Work to complete —
Count the lines of the listing below where "católicas" shows up, and please answer with that number only.

Data excerpts —
* * * * *

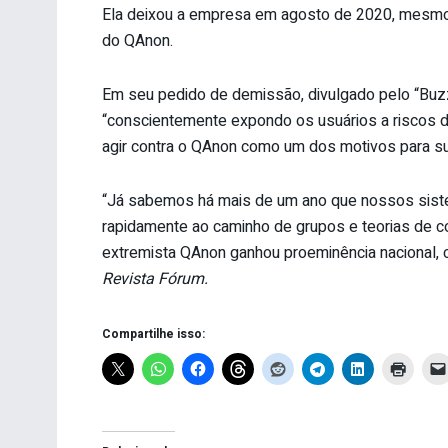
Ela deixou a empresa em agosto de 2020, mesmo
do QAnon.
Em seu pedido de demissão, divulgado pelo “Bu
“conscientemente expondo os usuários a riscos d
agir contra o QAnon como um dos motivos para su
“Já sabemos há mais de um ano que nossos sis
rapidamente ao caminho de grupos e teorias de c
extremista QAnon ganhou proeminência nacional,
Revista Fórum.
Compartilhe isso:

* * * * *

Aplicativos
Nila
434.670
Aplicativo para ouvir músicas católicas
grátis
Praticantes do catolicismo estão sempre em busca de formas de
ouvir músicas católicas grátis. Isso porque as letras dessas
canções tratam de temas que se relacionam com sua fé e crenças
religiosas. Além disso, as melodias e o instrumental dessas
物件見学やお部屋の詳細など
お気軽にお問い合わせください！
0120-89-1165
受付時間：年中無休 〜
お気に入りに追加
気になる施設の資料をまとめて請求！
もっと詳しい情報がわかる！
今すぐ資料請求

* * * * *

Task response —
2